Nonetheless, whatever weight the reader may give to the above remarks, I wish to emphasize that they are made within the framework of the general Bolshevik conception; that I accept the essentials of the Trotskyist explanation of the degeneration of the Russian revolution and also the essentials of Trotsky’s explanation for the constriction of democracy in the early twenties. It is hoped that these remarks will not be viewed as an attempt to gain the cover of piety. We must by now understand that the acceptance of Bolshevism and Trotsky’s politics does not mean an acceptance of each of their acts or statements; that, on the contrary, loyal criticism is the most useful and fructifying kind of agreement.

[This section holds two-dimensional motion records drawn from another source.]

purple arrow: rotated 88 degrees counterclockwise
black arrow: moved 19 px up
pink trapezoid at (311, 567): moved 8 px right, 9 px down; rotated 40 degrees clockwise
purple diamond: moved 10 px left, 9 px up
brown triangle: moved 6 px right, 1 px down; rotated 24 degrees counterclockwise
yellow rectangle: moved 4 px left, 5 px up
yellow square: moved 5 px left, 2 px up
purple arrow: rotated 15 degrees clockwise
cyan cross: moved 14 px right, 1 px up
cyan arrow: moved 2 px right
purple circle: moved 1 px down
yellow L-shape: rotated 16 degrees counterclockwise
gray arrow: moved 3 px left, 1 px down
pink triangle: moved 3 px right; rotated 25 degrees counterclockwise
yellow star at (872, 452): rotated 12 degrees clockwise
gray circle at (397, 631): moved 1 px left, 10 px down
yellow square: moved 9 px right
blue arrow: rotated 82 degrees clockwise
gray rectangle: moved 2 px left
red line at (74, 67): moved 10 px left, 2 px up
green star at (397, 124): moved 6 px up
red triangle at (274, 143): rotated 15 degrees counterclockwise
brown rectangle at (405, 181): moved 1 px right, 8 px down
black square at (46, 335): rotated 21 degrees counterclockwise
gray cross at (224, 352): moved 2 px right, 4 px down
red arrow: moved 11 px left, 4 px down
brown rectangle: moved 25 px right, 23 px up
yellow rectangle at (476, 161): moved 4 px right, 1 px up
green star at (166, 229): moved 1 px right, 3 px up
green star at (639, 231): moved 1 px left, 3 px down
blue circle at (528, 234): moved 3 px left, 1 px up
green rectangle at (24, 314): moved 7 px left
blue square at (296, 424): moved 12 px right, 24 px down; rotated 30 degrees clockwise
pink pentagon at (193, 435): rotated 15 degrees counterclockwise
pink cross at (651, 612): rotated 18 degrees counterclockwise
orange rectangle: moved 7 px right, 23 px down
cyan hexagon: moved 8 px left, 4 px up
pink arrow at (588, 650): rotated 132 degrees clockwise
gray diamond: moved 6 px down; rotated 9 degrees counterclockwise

One matter remains to complete this discussion: what about “second guessing” and “taking events out of their context?” I have said at the beginning that it is necessary to understand both in and “out of” context. We can now see the relevance of that remark.
In a certain sense, all historical criticism is second guessing. We examine Trotsky’s behavior in 1923 or what he wrote in 1923. We conclude that some of his behavior and some of his writings were incorrect. What does that mean? It can mean several things. It can mean that insofar as we can project ourselves into the situation of 1923 we believe that our opinions would have led to a more correct course of action. In that sense, we try – never successfully, for the effort is self-contradictory – to move backwards in time and imagine ourselves in a situation of the past.
Even in that limited sense, I believe what I have written is valid for the following reasons: 1) There were Bolsheviks [3] even then who had this – what I consider – superior political conception; in that sense, the previous criticisms are not merely second guessing. 2) We are writing here about one of the titans of modern history, Leon Trotsky, a man of consummate and universal genius from whom we expect and have a right to expect insight superior to that of most people. It does not seem absurd to ask why Trotsky didn’t see what took ordinary mortals twenty additional years to see. The canons of criticism can be infinitely more severe in relation to a man of Trotsky’s stature than towards some one else.
But let us grant that we are largely second guessing, let us grant that our opinions are retrospective judgment. The question is: what is wrong with second guessing, what is wrong with retrospective judgment? To some extent all historical criticism is second guessing and retrospective judgment. Certain kinds of second guessing are useless and absurd, for they pertain exclusively to the past; they are as dead as the events they describe. But historical criticism – which we have crudely equated here to second guessing and retrospective judgment-may have more relevance to the future than to the past. Thus if we criticize The New Course in order to learn certain lessons for the future, in order to once more reassert the forever necessary statement of the indissolubility of socialism and democracy, then we are engaging in a useful activity. The criticism is then in a sense more important for today and tomorrow.
If retrospective judgment is used for this purpose, it is a very important form of self-criticism. It does not in any way detract from the brilliance of our teachers of the past, it does not detract from the luster of their achievements or their writings. For we build not merely on that which we accept from the past but also on that which we reject. And that too is a
tribute.
1. The New Course by Leon Trotsky. With The Struggle for the New Course by Max Shachtman, The New International Publishing: Company. 265 pp. Cloth $2.00. Paper $1.60.
2. Lenin was ready to face splits on much less basic issues. Do we not all feel Lenin would have behaved differently from Trotsky?
3. See the discussions of the internal differences in the Left opposition contained in Ciliga’s The Russian Enigma.